With modeling and simulation, digital threads and twins, data collection, and additive manufacturing, the DOD is on the cusp of entering Industry 4.0. In the last 10 years, the DOD has transitioned from 70% mechanically–driven to now 70% digitally–driven. With the data tsunami that’s approaching, figuring out how to prepare and harness it will be the key to efficiently surpassing our peer or near-peer competitors.
The DOD is investing in the future and preparing for a surge in production. Between designing the shipyards of the future, forward operating base manufacturing labs, predictive maintenance using data, and virtual reality with enhanced optics and voice recognition, it may seem like something out of science fiction, but it’s here today and the DOD is eager to use it.
NCMS had one of the most popular booths with six innovative companies or projects:
Atmospheric Plasma Solutions – PlasmaBlast
The PlasmaBlast system removes coatings using no media, requires no containment and does not change the surface profile. The process is safer for the mechanic and the environment. The non-thermal plasma beam converts organic components of a coating into mainly carbon dioxide and water vapor. It is ideal for precision removal for NDI, weld prep and other MRO jobs.
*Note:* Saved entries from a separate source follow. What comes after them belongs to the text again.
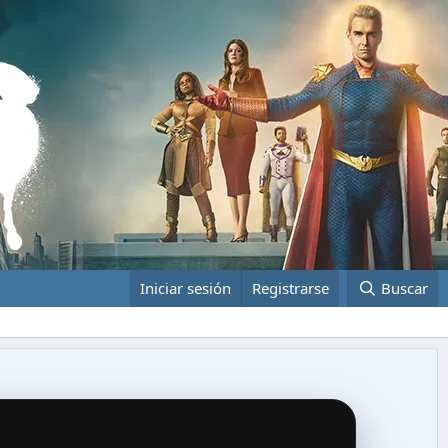
Iniciar sesión
Registrarse
Buscar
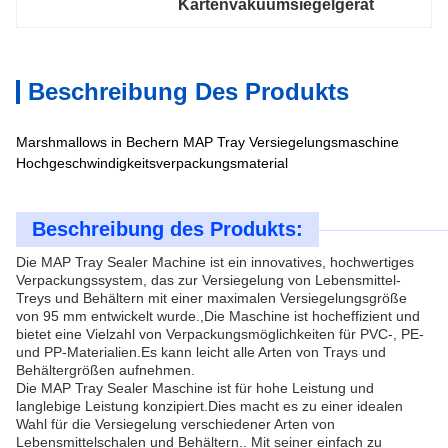
Kartenvakuumsiegelgerät
Beschreibung Des Produkts
Marshmallows in Bechern MAP Tray Versiegelungsmaschine
Hochgeschwindigkeitsverpackungsmaterial
Beschreibung des Produkts:
Die MAP Tray Sealer Machine ist ein innovatives, hochwertiges
Verpackungssystem, das zur Versiegelung von Lebensmittel-
Treys und Behältern mit einer maximalen Versiegelungsgröße
von 95 mm entwickelt wurde.,Die Maschine ist hocheffizient und
bietet eine Vielzahl von Verpackungsmöglichkeiten für PVC-, PE-
und PP-Materialien.Es kann leicht alle Arten von Trays und
Behältergrößen aufnehmen.
Die MAP Tray Sealer Maschine ist für hohe Leistung und
langlebige Leistung konzipiert.Dies macht es zu einer idealen
Wahl für die Versiegelung verschiedener Arten von
Lebensmittelschalen und Behältern.. Mit seiner einfach zu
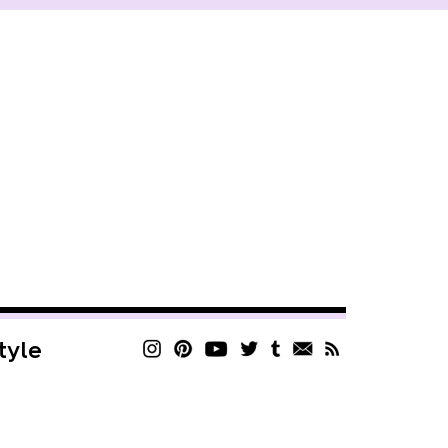
style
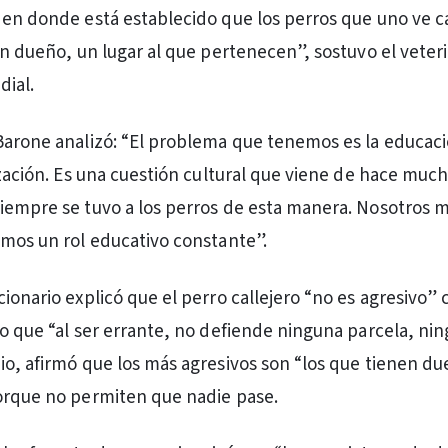
 en donde está establecido que los perros que uno ve
nen dueño, un lugar al que pertenecen”, sostuvo el veter
dial.
Barone analizó: “El problema que tenemos es la educaci
lización. Es una cuestión cultural que viene de hace muc
iempre se tuvo a los perros de esta manera. Nosotros 
emos un rol educativo constante”.
ionario explicó que el perro callejero “no es agresivo” 
jo que “al ser errante, no defiende ninguna parcela, ni
io, afirmó que los más agresivos son “los que tienen du
orque no permiten que nadie pase.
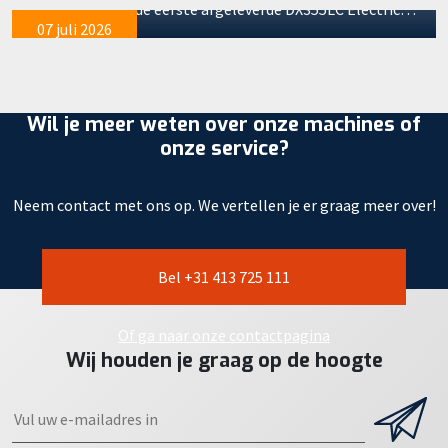
soepel door. Na de eerste afgeleverde DX355LC Electric…
07 juli 2026
Wil je meer weten over onze machines of
onze service?
Neem contact met ons op. We vertellen je er graag meer over!
Bel +31 413 725 111
Of ga naar onze contactpagina
Wij houden je graag op de hoogte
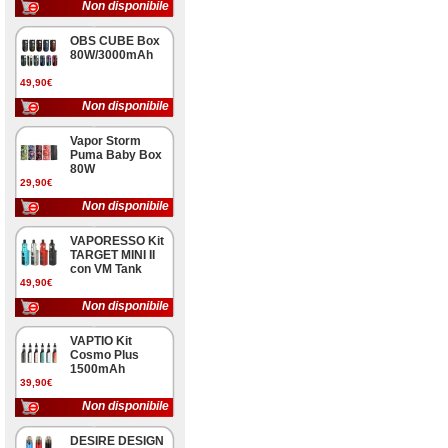
Non disponibile
OBS CUBE Box
80W/3000mAh
49,90€
Non disponibile
Vapor Storm
Puma Baby Box
80W
29,90€
Non disponibile
VAPORESSO Kit
TARGET MINI II
con VM Tank
49,90€
Non disponibile
VAPTIO Kit
Cosmo Plus
1500mAh
39,90€
Non disponibile
DESIRE DESIGN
Lockheed Martin – M2A1 Machine Gun 3D overlay
Lockheed Martin Rotary and Mission Systems is evaluating augmented reality (AR) maintenance and logistics applications for the Marine Corps that include machine gun assembly and disassembly instructions with 3D overlays, shopping cart, and BOM capabilities and progress tracking, as well as LAV25 inspection capabilities, on multiple edge devices, that directly link to external databases to provide automatically-created work instructions and inspection status.
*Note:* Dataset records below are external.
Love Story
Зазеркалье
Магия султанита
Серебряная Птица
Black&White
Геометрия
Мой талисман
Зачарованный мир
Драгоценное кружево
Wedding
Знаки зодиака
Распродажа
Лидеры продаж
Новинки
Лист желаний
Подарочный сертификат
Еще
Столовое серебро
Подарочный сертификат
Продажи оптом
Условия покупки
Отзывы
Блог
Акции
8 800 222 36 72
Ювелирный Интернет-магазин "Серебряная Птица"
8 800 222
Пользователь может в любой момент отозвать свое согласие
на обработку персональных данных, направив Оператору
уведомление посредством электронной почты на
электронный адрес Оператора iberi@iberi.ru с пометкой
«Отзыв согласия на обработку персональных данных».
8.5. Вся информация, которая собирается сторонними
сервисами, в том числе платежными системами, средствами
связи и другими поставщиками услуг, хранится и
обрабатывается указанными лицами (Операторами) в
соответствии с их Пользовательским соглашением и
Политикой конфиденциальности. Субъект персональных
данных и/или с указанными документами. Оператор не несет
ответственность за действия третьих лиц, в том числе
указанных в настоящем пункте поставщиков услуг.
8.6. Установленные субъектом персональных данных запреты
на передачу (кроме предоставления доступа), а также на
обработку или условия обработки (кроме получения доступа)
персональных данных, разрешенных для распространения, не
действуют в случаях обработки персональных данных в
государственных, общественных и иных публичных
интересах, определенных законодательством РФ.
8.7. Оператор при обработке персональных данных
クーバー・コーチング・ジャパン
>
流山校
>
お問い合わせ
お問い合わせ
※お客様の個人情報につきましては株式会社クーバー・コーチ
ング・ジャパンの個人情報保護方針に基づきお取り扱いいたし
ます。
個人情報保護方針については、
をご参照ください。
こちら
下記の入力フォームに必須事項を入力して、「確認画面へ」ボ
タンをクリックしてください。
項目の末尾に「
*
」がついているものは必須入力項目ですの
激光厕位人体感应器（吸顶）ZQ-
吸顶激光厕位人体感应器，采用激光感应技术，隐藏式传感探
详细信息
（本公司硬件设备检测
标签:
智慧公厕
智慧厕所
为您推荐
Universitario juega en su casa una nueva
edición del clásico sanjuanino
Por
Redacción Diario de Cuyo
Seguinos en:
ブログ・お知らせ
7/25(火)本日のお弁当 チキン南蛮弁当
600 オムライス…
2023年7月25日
Michigan Research Institute and Oasis Engineering – Bradley Fighting Vehicle Task Trainer
Michigan Research Institute (MRI) and Oasis Advanced Engineering are collaborating on the Bradley Fighting Vehicle Task Trainers. Part Task Trainers (PTT) are training systems that provide training in critical field-level maintenance tasks required for a tactical vehicle. PTTs are physical mockups of the vehicle and vehicle subsystems. They simulate the operational and functional capabilities of the vehicle and vehicle subsystems to enable training on maintenance and troubleshooting tasks.
Siemens – Digital Industries Software
Siemens Digital Industries Software is working together with the DOD to plan, execute, and realize their digital transformation. Our solutions enable a digital thread that connects engineering, manufacturing, and sustainment. Together we’re streamlining the acquisition and maintenance processes, improving readiness and supporting the warfighter.
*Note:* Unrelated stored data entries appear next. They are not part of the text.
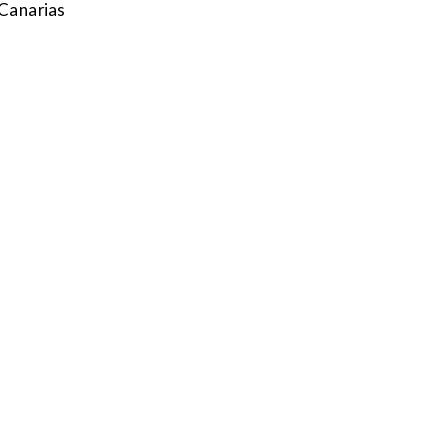
Canarias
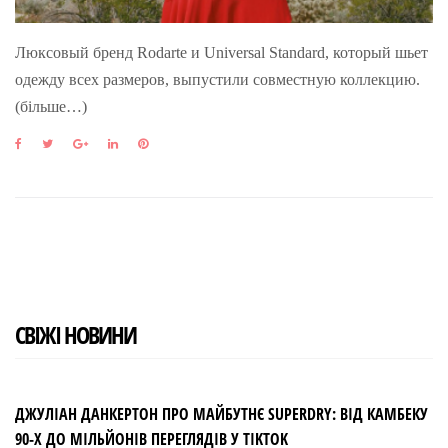
Люксовый бренд Rodarte и Universal Standard, который шьет
одежду всех размеров, выпустили совместную коллекцию.
(більше…)
F
T
G
L
P
a
w
o
i
i
c
i
o
n
n
e
t
g
k
t
b
t
l
e
e
o
e
e
d
r
o
r
+
I
e
k
n
s
t
СВІЖІ НОВИНИ
ДЖУЛІАН ДАНКЕРТОН ПРО МАЙБУТНЄ SUPERDRY: ВІД КАМБЕКУ
90-Х ДО МІЛЬЙОНІВ ПЕРЕГЛЯДІВ У TIKTOK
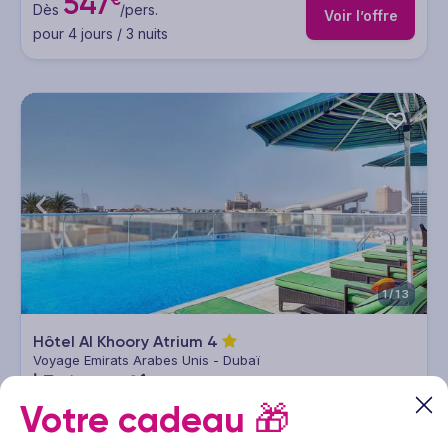
547
Dès
/pers.
Voir l’offre
pour 4 jours / 3 nuits
1/13
Hôtel Al Khoory Atrium
4
Voyage Emirats Arabes Unis - Dubaï
3 à 12 nuits
Vol inclus
Votre cadeau
🎁
557
€
Dès
/pers.
Voir l’offre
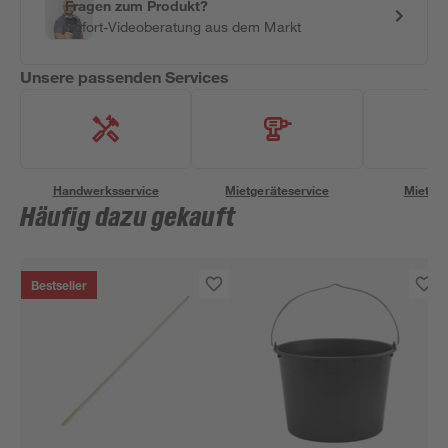
Fragen zum Produkt?
Sofort-Videoberatung aus dem Markt
Unsere passenden Services
Handwerksservice
Mietgeräteservice
Miettra
Häufig dazu gekauft
Bestseller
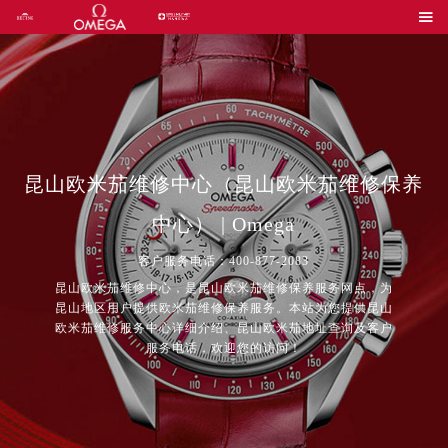

昆山欧米茄维修中心（昆山欧米茄维修保养
中心） | Omega
客户服务电话：400-877-2083
昆山欧米茄维修中心，是昆山欧米茄维修保养服务网点，为
昆山地区用户提供欧米茄维修保养服务。本站为您提供昆山
欧米茄维修服务中心详细介绍、昆山欧米茄地址查询及客户
服务电话，欢迎您的访问！
2026年8月中国区售后服务网络优化升级公告
2026年8月全国官方售后客户服务热线：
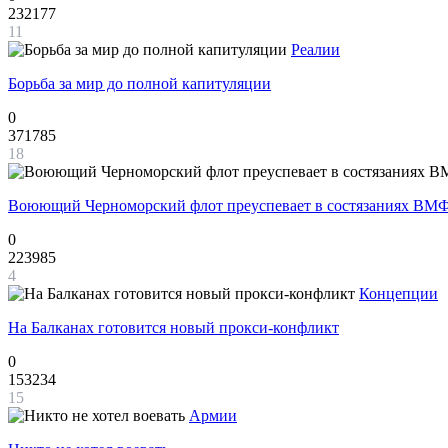
232177
11
Реалии
Борьба за мир до полной капитуляции
0
371785
18
Воюющий Черноморский флот преуспевает в состязаниях ВМФ
0
223985
4
Концепции
На Балканах готовится новый прокси-конфликт
0
153234
15
Армии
The passing of suitable technical information to users requires extensive manual processing, numerous format translations, and physical movement of the data across multiple disparate networks. This less-than-ideal process introduced risk into the manufacturing value stream and was a major contributor to a degraded fleet readiness posture.
Tamr – Unification System
For military maintenance and readiness missions Tamr delivers decision-maker information that is up-to-date, accurate and unified across a myriad of sources for more granularity. Tamr connects and integrates data that is siloed across services and across their enterprises. This data unification platform surfaces more comprehensive insights faster. Tamr is used for automation of entity resolution, record deduplication and classification of lists of information into a desired enterprise-wide ontology.
Zoller – ZidCode
The ZOLLER »zidCode« is a device that makes fast, reliable, error-free transfer of tool life and tool offset data from the presetter to the machine controller not only possible but extremely simple. It ensures 100% correct tool offset and tool life information at the machine controller, improved productivity and reliability, all in a paperless process, plus flexible, low-cost integration to any machine tool controller, without the use of a network connection. All users will get the right information to the machine controller, every time, which guarantees accuracy and helps provide more efficient manufacturing.